Mr. Crist excoriated the DA’s office as checking “some of their basic knowledge of the law at the door” in his piece. He noted that the Statute of Limitations in New York holds that misdemeanors must be prosecuted within 2 years and felonies within 5 years. The case against Trump is elevating an alleged misdemeanor into a felony in order to achieve “the left’s fever dream for Trump” of jailing the Republican. Crist then lists all the governmental agencies from the Federal Elections Commission to federal prosecutors who passed on the chance to charge Trump with said crimes. Still, Bragg charging Mr. Trump in 2023 is a problem given that more than 5 years have elapsed since 2016 (or 2017).
Crist then asked how may Bragg circumvent this fact. Bragg may argue that the time Trump spent in the White House in Washington DC and his switch of residency to Florida in 2019 meant that the statute can be extended. Crist writes that “[t]his is dreaming and relies on only part of the statute while ignoring the rest. New York law, in fact, addresses this concept in its Rules of Criminal Procedure, which provide that if the defendant was ‘continuously outside’ the state or ‘the whereabouts of the defendant were continuously unknown and continuously unascertainable by the exercise of reasonable diligence,’ the time for the state to bring charges against a person may be extended.”
In effect, only if Trump had fled Manhattan, avoided extradition until the Statute of Limitations expired by continuously staying out of Manhattan, and then came back to Manhattan would Bragg have a case to extend the timeline to indict Trump. Yet, as Crist rightly argued “He [Trump] was not hiding from anyone. He did not evade Bragg…Trump routinely visited New York City over the last several years and maintains at least one home and business assets there. If Bragg could not figure out where Trump was from 2016 to 2022, he has bigger problems than this weak indictment.”

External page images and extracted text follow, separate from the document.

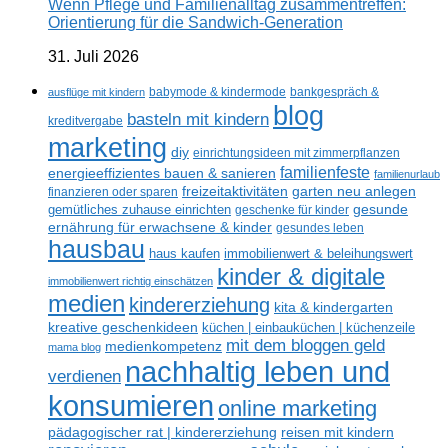
Wenn Pflege und Familienalltag zusammentreffen:
Orientierung für die Sandwich-Generation
31. Juli 2026
ausflüge mit kindern
babymode & kindermode
bankgespräch &
blog
basteln mit kindern
kreditvergabe
marketing
diy
einrichtungsideen mit zimmerpflanzen
familienfeste
energieeffizientes bauen & sanieren
familienurlaub
freizeitaktivitäten
garten neu anlegen
finanzieren oder sparen
gesunde
gemütliches zuhause einrichten
geschenke für kinder
ernährung für erwachsene & kinder
gesundes leben
hausbau
haus kaufen
immobilienwert & beleihungswert
kinder & digitale
immobilienwert richtig einschätzen
medien
kindererziehung
kita & kindergarten
kreative geschenkideen
küchen | einbauküchen | küchenzeile
mit dem bloggen geld
medienkompetenz
mama blog
nachhaltig leben und
verdienen
konsumieren
online marketing
reisen mit kindern
pädagogischer rat | kindererziehung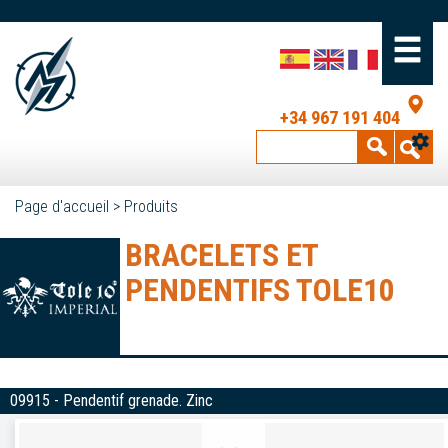
+34 967 191 404
Page d'accueil
>
Produits
BRACELETS ET
PENDENTIFS TOLE10
09915 - Pendentif grenade. Zinc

The lawyer added that “Based on Bragg’s own timeline in the indictment he prepared, the charges he has conferred against Trump are time-barred with no basis for leeway.”
Mr. Crist noted that Bragg’s theory that “bookkeeping fraud influenced the 2016 election” is absurd given that “the indictment contends the fraudulent ledger entry occurred in 2017, post-election. A person cannot retroactively affect an election.”
Mr. Crist revealed that Bragg was caught by his own contradictions. “On one hand, Bragg has alleged a factually unprovable charge (a post-election, election interference) to try to reach a more favorable time limit for charges. On the other, he has charged crimes that are plainly time-barred based on the chronology he wrote and published. Either way, he loses badly. The push and pull are tearing apart Bragg’s indictment, leaving him nothing on which to proceed” wrote the lawyer.
The Trump indictment and possible conviction on such weak charges are symbolic of “a dual system of justice controlled by the left.” An honest judge given this set of facts ought to have no trouble in dismissing the case. It sadly remains to be seen whether honest justice can prevail.